QUESTION 6. The draft Bill sits alongside the Data Retention Regulations. How will these two pieces of legislation interrelate? Would it be preferable to have one overarching piece of legislation that governs the retention of communications data?

  1. It would appear that, as written, the bill would supersede the Data Retention Regulations in all respects. There would appear to be no circumstances under which it would be worthwhile for the Secretary of State to issue further notices to service providers under section 10 of the regulations should the bill be passed.
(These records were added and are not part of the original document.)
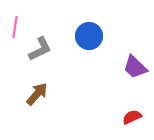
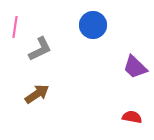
blue circle: moved 4 px right, 11 px up
brown arrow: rotated 15 degrees clockwise
red semicircle: rotated 36 degrees clockwise
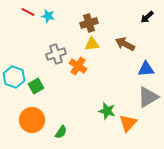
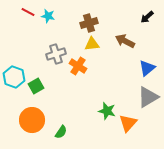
brown arrow: moved 3 px up
blue triangle: moved 1 px right, 1 px up; rotated 36 degrees counterclockwise
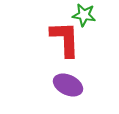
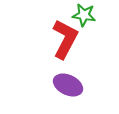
red L-shape: rotated 30 degrees clockwise
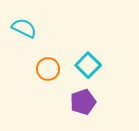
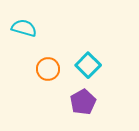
cyan semicircle: rotated 10 degrees counterclockwise
purple pentagon: rotated 10 degrees counterclockwise
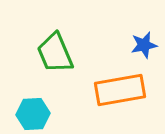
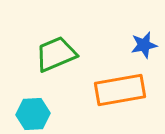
green trapezoid: moved 1 px right, 1 px down; rotated 90 degrees clockwise
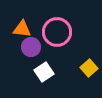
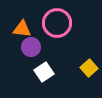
pink circle: moved 9 px up
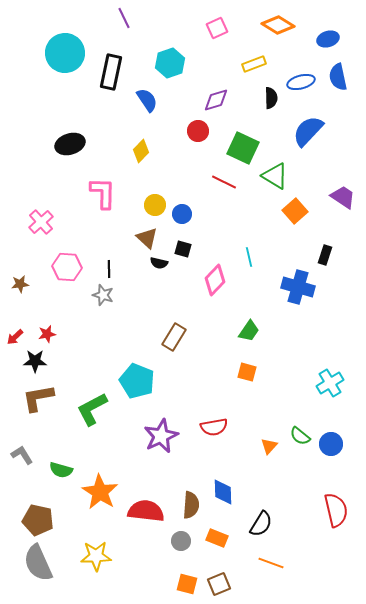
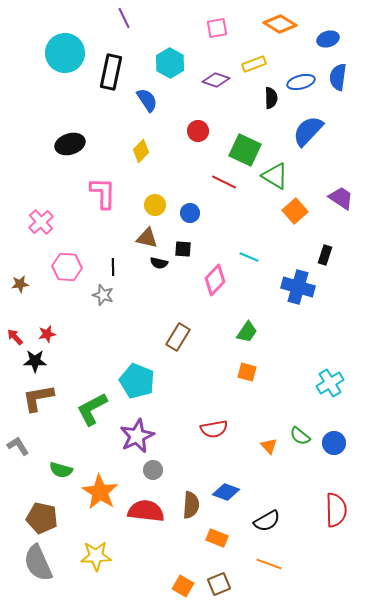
orange diamond at (278, 25): moved 2 px right, 1 px up
pink square at (217, 28): rotated 15 degrees clockwise
cyan hexagon at (170, 63): rotated 12 degrees counterclockwise
blue semicircle at (338, 77): rotated 20 degrees clockwise
purple diamond at (216, 100): moved 20 px up; rotated 36 degrees clockwise
green square at (243, 148): moved 2 px right, 2 px down
purple trapezoid at (343, 197): moved 2 px left, 1 px down
blue circle at (182, 214): moved 8 px right, 1 px up
brown triangle at (147, 238): rotated 30 degrees counterclockwise
black square at (183, 249): rotated 12 degrees counterclockwise
cyan line at (249, 257): rotated 54 degrees counterclockwise
black line at (109, 269): moved 4 px right, 2 px up
green trapezoid at (249, 331): moved 2 px left, 1 px down
red arrow at (15, 337): rotated 90 degrees clockwise
brown rectangle at (174, 337): moved 4 px right
red semicircle at (214, 427): moved 2 px down
purple star at (161, 436): moved 24 px left
blue circle at (331, 444): moved 3 px right, 1 px up
orange triangle at (269, 446): rotated 24 degrees counterclockwise
gray L-shape at (22, 455): moved 4 px left, 9 px up
blue diamond at (223, 492): moved 3 px right; rotated 68 degrees counterclockwise
red semicircle at (336, 510): rotated 12 degrees clockwise
brown pentagon at (38, 520): moved 4 px right, 2 px up
black semicircle at (261, 524): moved 6 px right, 3 px up; rotated 28 degrees clockwise
gray circle at (181, 541): moved 28 px left, 71 px up
orange line at (271, 563): moved 2 px left, 1 px down
orange square at (187, 584): moved 4 px left, 2 px down; rotated 15 degrees clockwise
As a result, the regulations would cease to have any real world effect once all current providers are notified of their new obligations under the proposed bill.
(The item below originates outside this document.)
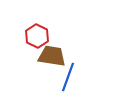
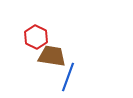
red hexagon: moved 1 px left, 1 px down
QUESTION 7. If it is concluded that the provisions of the draft Bill are essential, are there any other measures that could be scrapped as a quid pro quo to rebalance civil liberties?

  1. The draft bill gives the potential for near-total omniscience to the state within the communications world. Given that people’s lives are increasingly integrated with electronic devices and the Internet, the scale of any scrapping of existing powers outside of the bill itself to rebalance liberties would have to be staggering in it’s scope.

QUESTION 9. Is the estimated cost of £1.8bn over 10 years realistic?

  1. Despite multiple Freedom of Information requests, as noted in the answer to Question 1, the HO has yet to produce any breakdown of it’s costs beyond simply stating around half the cost is retention. As it has also not been made clear what the aims and objectives of the bill is, it is not possible to determine if this is realistic.

QUESTION 10. The Home Office suggests the benefits that could be delivered by the enactment of the draft Bill could be worth between £5‐6bn. Is this figure realistic?

  1. The HO have not released any breakdown of this benefit, so it is hard to analyse. It would appear some of these benefits, based on evidence given orally by Charles Farr, is based on notional values of human life etc, for which we do not have numbers.

  2. However, a basic sanity check can be performed. There were 414,400 successful requests in 2010 (75% of 552,550) and the HO have stated in oral evidence to the committee that they hope for a 10% increase in successful requests as a result of the bill, meaning an additional 55,255 requests. This would mean that the current Data Retention regime is delivering a value of £3.75bn per year, or £9k per request. That number seems large and I would have expected to see more publicity surrounding the benefits of the existing system, but is a feasible figure given that the HO aims to“prevent revenue loss through tax fraud and facilitating the seizure of criminal assets”.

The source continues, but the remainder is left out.